_Required work_
Up to and including the line that holds "may combine it with other information that", copy every line of the records below exactly, starting at the first; leave pictures out.

_Dataset records_

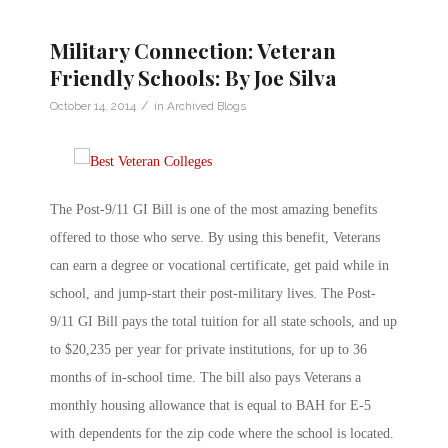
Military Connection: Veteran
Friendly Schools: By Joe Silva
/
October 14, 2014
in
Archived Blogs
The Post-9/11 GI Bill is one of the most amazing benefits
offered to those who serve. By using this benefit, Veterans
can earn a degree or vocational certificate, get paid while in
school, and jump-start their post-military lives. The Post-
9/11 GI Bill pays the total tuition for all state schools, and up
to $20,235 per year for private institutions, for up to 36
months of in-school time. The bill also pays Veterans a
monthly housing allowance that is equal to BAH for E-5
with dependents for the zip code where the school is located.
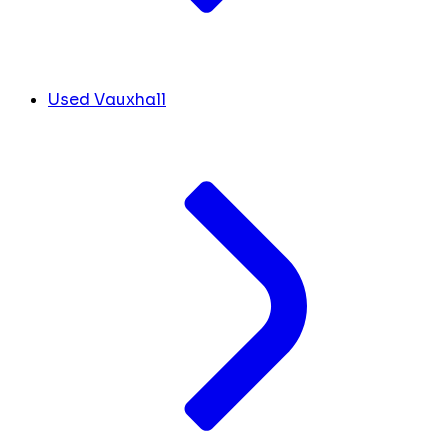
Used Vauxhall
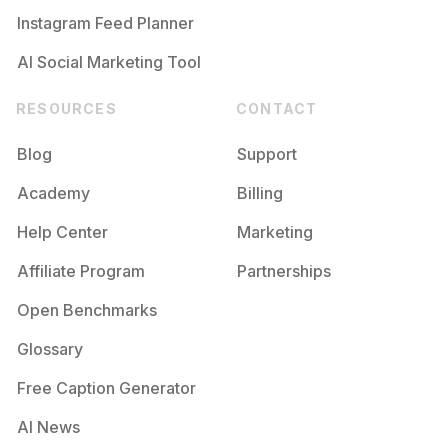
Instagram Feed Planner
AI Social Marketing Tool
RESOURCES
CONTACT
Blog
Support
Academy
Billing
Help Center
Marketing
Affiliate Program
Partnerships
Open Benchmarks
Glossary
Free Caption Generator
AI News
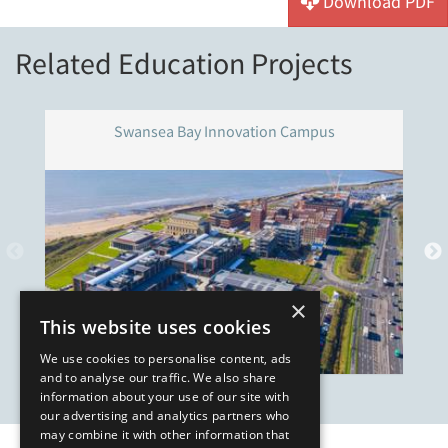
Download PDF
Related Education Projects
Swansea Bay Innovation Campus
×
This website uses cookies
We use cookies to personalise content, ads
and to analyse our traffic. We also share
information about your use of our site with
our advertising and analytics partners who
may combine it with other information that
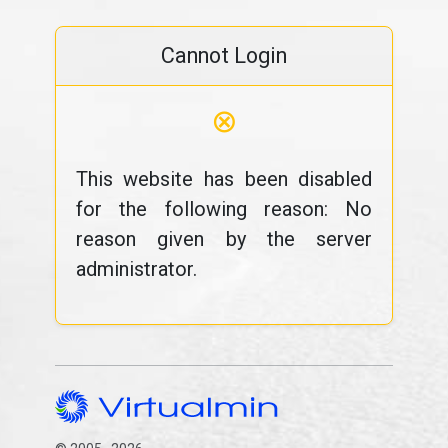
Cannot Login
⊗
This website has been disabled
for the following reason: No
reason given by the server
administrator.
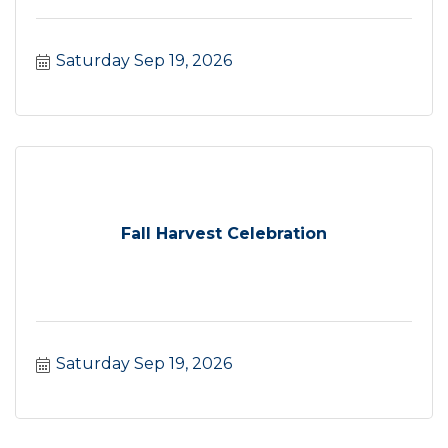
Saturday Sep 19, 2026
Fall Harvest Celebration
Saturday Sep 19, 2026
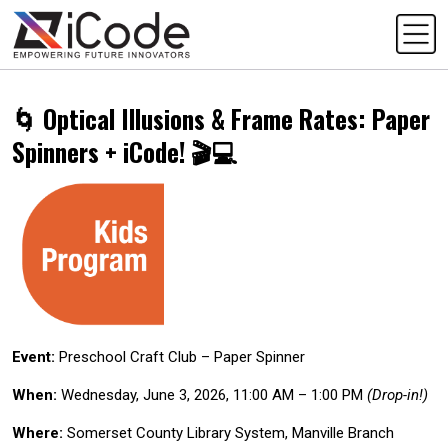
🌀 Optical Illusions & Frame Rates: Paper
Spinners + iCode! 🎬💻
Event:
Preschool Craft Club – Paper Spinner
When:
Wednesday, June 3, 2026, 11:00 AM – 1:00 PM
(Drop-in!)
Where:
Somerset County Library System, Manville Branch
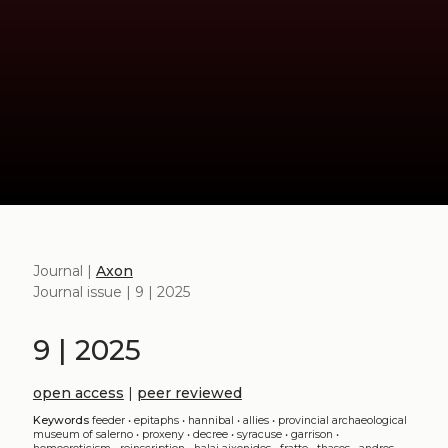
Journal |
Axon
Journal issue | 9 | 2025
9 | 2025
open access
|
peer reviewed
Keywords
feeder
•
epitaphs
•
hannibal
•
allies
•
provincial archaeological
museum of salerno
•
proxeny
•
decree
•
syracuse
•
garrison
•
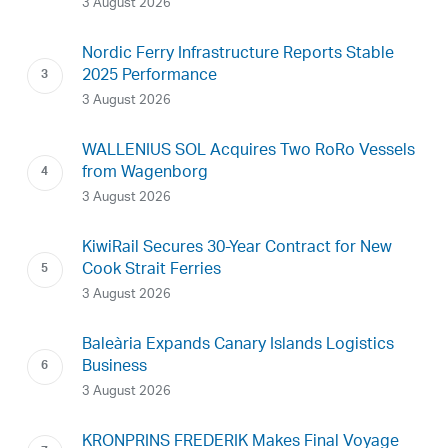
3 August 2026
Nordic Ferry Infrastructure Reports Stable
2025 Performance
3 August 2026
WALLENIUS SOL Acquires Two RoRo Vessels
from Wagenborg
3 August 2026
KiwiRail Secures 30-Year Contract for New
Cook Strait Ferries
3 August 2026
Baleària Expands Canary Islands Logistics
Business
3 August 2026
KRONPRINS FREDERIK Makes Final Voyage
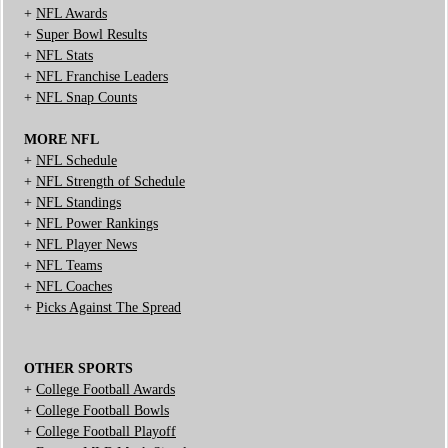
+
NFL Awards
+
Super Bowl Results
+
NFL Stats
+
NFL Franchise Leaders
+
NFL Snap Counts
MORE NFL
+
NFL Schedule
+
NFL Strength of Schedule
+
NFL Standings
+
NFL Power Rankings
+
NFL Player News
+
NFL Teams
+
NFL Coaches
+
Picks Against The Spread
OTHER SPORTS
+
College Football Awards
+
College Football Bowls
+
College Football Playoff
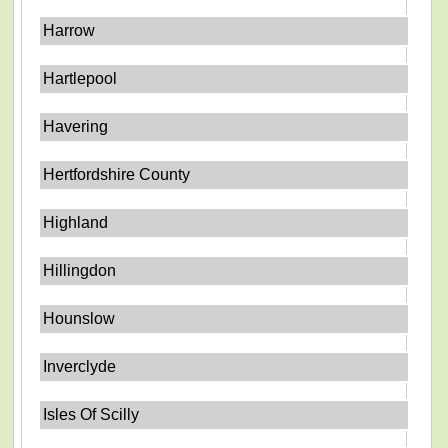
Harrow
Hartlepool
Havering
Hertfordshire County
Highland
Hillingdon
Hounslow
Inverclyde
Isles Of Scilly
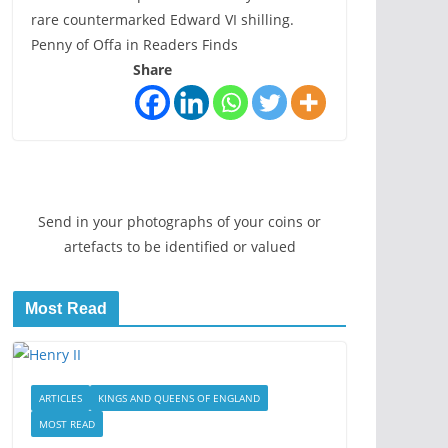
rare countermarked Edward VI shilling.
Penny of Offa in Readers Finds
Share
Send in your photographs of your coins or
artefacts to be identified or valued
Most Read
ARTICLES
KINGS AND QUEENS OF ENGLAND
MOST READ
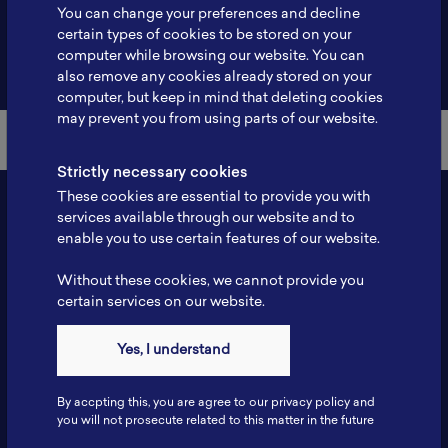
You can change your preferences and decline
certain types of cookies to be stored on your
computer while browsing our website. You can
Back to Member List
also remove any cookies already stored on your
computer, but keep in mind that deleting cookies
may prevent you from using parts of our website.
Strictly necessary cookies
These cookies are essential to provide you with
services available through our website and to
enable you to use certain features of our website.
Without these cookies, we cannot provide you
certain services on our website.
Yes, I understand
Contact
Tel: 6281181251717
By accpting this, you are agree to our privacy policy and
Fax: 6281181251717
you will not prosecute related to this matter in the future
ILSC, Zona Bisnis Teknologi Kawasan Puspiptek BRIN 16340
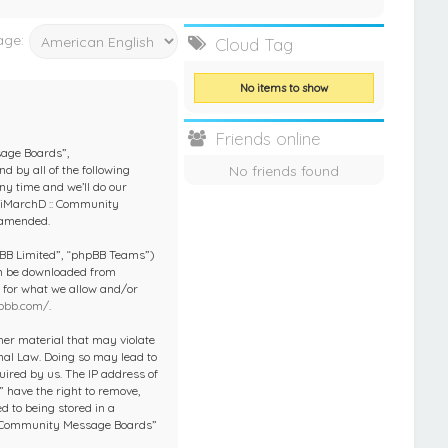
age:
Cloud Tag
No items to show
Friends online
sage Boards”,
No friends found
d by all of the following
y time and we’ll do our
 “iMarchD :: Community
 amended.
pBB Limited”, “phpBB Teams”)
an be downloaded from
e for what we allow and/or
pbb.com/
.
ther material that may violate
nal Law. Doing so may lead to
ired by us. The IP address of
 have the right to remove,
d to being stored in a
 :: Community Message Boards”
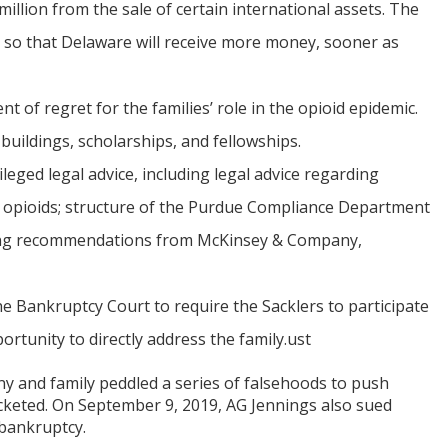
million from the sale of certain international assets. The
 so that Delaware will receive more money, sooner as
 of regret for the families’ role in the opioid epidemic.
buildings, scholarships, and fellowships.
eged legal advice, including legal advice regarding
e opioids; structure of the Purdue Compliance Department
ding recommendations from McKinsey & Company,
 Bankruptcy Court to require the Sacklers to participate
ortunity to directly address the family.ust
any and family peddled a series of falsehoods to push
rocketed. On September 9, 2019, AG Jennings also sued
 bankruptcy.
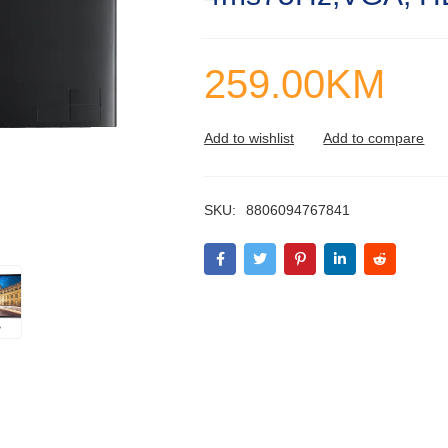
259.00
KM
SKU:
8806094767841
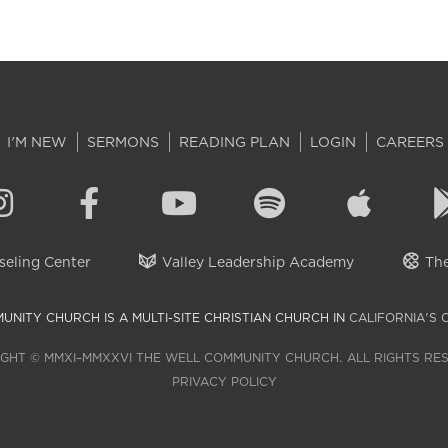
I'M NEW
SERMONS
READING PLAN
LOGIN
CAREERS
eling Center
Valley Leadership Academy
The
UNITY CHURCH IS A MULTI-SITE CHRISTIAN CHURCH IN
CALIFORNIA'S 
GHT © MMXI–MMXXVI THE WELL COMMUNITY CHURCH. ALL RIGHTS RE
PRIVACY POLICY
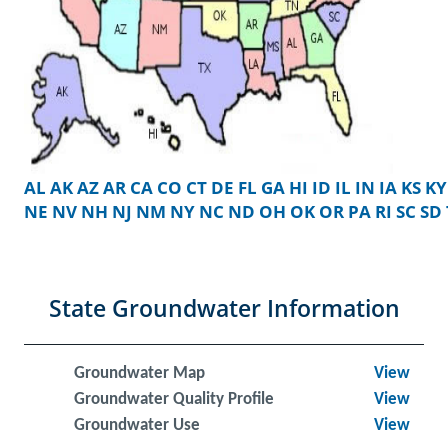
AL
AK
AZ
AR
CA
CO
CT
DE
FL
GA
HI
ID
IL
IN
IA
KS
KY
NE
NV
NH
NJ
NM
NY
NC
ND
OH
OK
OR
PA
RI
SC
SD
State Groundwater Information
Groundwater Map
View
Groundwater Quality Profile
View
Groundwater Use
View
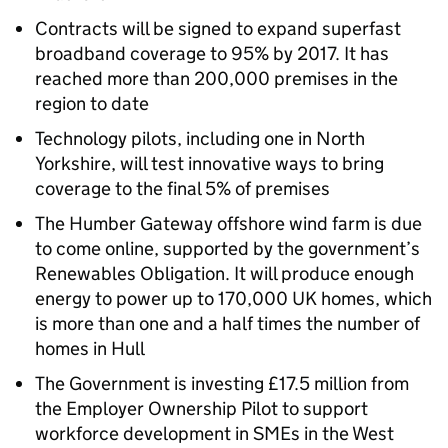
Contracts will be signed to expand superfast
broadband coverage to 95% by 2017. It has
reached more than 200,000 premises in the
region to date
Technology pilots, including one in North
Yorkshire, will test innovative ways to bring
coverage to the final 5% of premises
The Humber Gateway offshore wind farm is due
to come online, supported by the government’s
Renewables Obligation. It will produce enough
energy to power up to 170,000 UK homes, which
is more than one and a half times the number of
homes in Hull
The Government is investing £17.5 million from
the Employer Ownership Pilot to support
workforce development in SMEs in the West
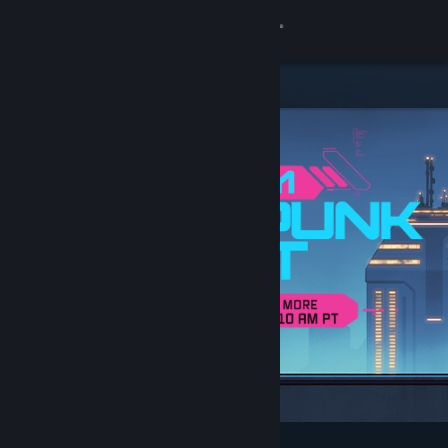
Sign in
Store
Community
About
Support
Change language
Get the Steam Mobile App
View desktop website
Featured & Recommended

_Task solution_
Military Connection: Veteran
Friendly Schools: By Joe Silva
/
October 14, 2014
in
Archived Blogs
The Post-9/11 GI Bill is one of the most amazing benefits
offered to those who serve. By using this benefit, Veterans
can earn a degree or vocational certificate, get paid while in
school, and jump-start their post-military lives. The Post-
9/11 GI Bill pays the total tuition for all state schools, and up
to $20,235 per year for private institutions, for up to 36
months of in-school time. The bill also pays Veterans a
monthly housing allowance that is equal to BAH for E-5
with dependents for the zip code where the school is located.
Used Vauxhall
Instagram Feed Planner
AI Social Marketing Tool
RESOURCES
CONTACT
Blog
Support
Academy
Billing
Help Center
Marketing
Affiliate Program
Partnerships
Open Benchmarks
Glossary
Free Caption Generator
AI News
Download PDF
Related Education Projects
Swansea Bay Innovation Campus
×
This website uses cookies
We use cookies to personalise content, ads
and to analyse our traffic. We also share
information about your use of our site with
our advertising and analytics partners who
may combine it with other information that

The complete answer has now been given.